On 27 October 2021, the U.S. Food and Drug Administration (“FDA”), Health Canada, and the United Kingdom’s Medicines and Healthcare products Regulatory Agency (“MHRA”) (together the “Regulators”) jointly published 10 guiding principles to inform the development of Good Machine Learning Practice (“GMLP”) for medical devices that use artificial intelligence and machine learning (“AI/ML”).
AI and ML have the “potential to transform health care” through their ability to analyse vast amounts of data and learn from real-world use. However, these technologies also pose unique challenges, given their complexity and the constantly evolving, data-driven nature of their development. The Regulators formed the guiding principles to “help promote safe, effective, and high-quality medical devices that use . . . AI/ML” and to “cultivate future growth” in this fast paced field.
The Regulators predict that the guiding principles could be used to: (i) adopt good practices from other sectors; (ii) tailor these practices to the medical technology/healthcare sector; and (iii) create new practices specific to the medical technology/healthcare sector. The Regulators expect these joint principles to inform broader international engagements as well.
The 10 Guiding Principles
The guidance published by the Regulators set out the 10 principles in full; however, in short, they recommend:
- Leveraging multi-disciplinary expertise throughout the total product life cycle
- Implementing good software engineering and security practices
- Ensuring clinical study participants and data sets are representative of the intended patient population
- Making training data sets independent of test sets
- Basing selected reference datasets upon best available methods
- Tailoring the model design to the available data and ensuring it reflects the intended use of the device
- Placing focus on the performance of the human-AI team
- Ensuring testing demonstrates device performance during clinically relevant conditions
- Providing users with clear, essential information
- Monitoring deployed models for performance and managing re-training risks
These principles cover the entire life cycle of devices with the aim of ensuring safety and efficacy. The Regulators have focused on use of appropriate datasets and carrying out sufficient testing before marketing AI/ML-based devices. These guiding principles set out an ongoing recommendation to manage risks, which will involve monitoring and potentially re-training AI/ML-based devices after deployment.
These principles are merely a starting point. The Regulators stated, “[a]s the AI/ML medical device field evolves, so too must GMLP best practice and consensus standards.”
Possible Impact & International Considerations
AI and ML are clearly top priorities from a global health regulatory perspective. The Regulators expect this collaboration to lead to further and broader international collaborative work. As noted above, the Regulators expect these guidelines to evolve and emphasize the importance of “strong partnerships with [their] international public health partners.”
As one example, the guiding principles identify areas of possible collaboration for the International Medical Device Regulators Forum (“IMDRF”), international standards organizations, and other collaborative bodies. These areas include “research, creating educational tools and resources, international harmonization, and consensus standards.”

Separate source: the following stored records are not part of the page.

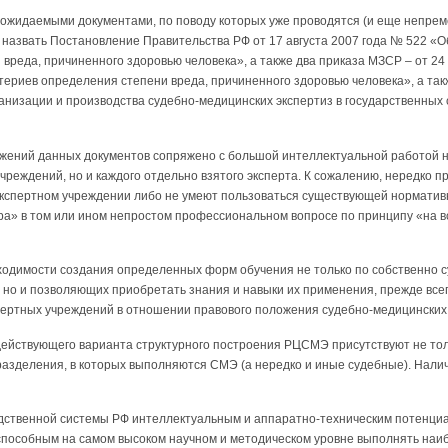
ожидаемыми документами, по поводу которых уже проводятся (и еще непреме
 назвать Постановление Правительства РФ от 17 августа 2007 года № 522 «
вреда, причиненного здоровью человека», а также два приказа МЗСР – от 24
ериев определения степени вреда, причиненного здоровью человека», а так
анизации и производства судебно-медицинских экспертиз в государственных
жений данных документов сопряжено с большой интеллектуальной работой н
чреждений, но и каждого отдельно взятого эксперта. К сожалению, нередко 
 экспертном учреждении либо не умеют пользоваться существующей норматив
ра» в том или ином непростом профессиональном вопросе по принципу «на вс
бходимости создания определенных форм обучения не только по собственно 
но и позволяющих приобретать знания и навыки их применения, прежде всег
пертных учреждений в отношении правового положения судебно-медицинских 
 действующего варианта структурного построения РЦСМЭ присутствуют не тол
разделения, в которых выполняются СМЭ (а нередко и иные судебные). Нали
дственной системы РФ интеллектуальным и аппаратно-техническим потенци
способным на самом высоком научном и методическом уровне выполнять наиб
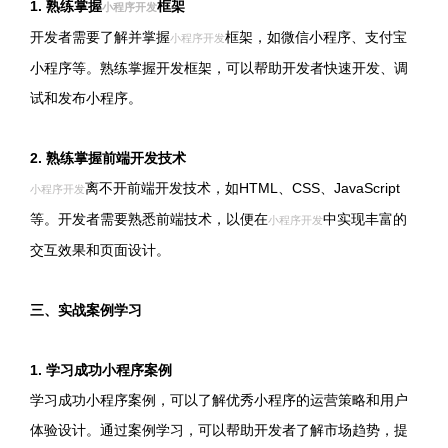
1. 熟练掌握
框架
小程序开发
开发者需要了解并掌握
框架，如微信小程序、支付宝
小程序开发
小程序等。熟练掌握开发框架，可以帮助开发者快速开发、调
试和发布小程序。
2. 熟练掌握前端开发技术
离不开前端开发技术，如HTML、CSS、JavaScript
小程序开发
等。开发者需要熟悉前端技术，以便在
中实现丰富的
小程序开发
交互效果和页面设计。
三、实战案例学习
1. 学习成功小程序案例
学习成功小程序案例，可以了解优秀小程序的运营策略和用户
体验设计。通过案例学习，可以帮助开发者了解市场趋势，提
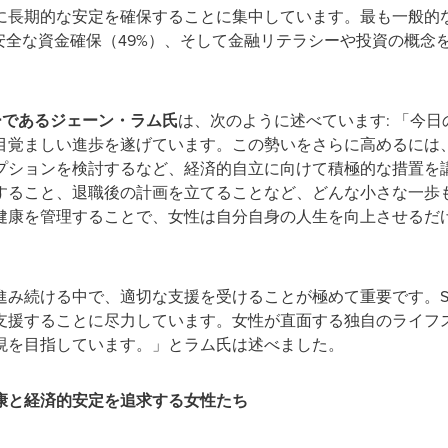
に長期的な安定を確保することに集中しています。最も一般的
安全な資金確保（49%）、そして金融リテラシーや投資の概念を
ーであるジェーン・ラム氏
は、次のように述べています: 「今
目覚ましい進歩を遂げています。この勢いをさらに高めるには
プションを検討するなど、経済的自立に向けて積極的な措置を
すること、退職後の計画を立てることなど、どんな小さな一歩
健康を管理することで、女性は自分自身の人生を向上させるだ
み続ける中で、適切な支援を受けることが極めて重要です。Sun 
支援することに尽力しています。女性が直面する独自のライフ
現を目指しています。」とラム氏は述べました。
康と経済的安定を追求する女性たち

This collaboration is important as it follows on from the individual work each agency has been doing in this space. For example, MHRA has consulted on the future regulation of medical devices in the UK, including by developing a Work Programme for Software and AI-based Medical Devices (which we previously discussed in our blog post). FDA has also been active in the AI/ML space, and several more FDA digital health developments are on the horizon for 2022. Through this international regulatory collaboration it appears the Regulators are working towards a united front through close alignment on best practice and international regimes. It also shows, for example, that the UK is considering international regimes broadly, rather than simply aligning with the European Union.
In sum, it appears there is an appetite for further international regulatory collaboration, so watch this space for the potential development of more detailed and sector specific international standards and practices for AI/ML-based technologies.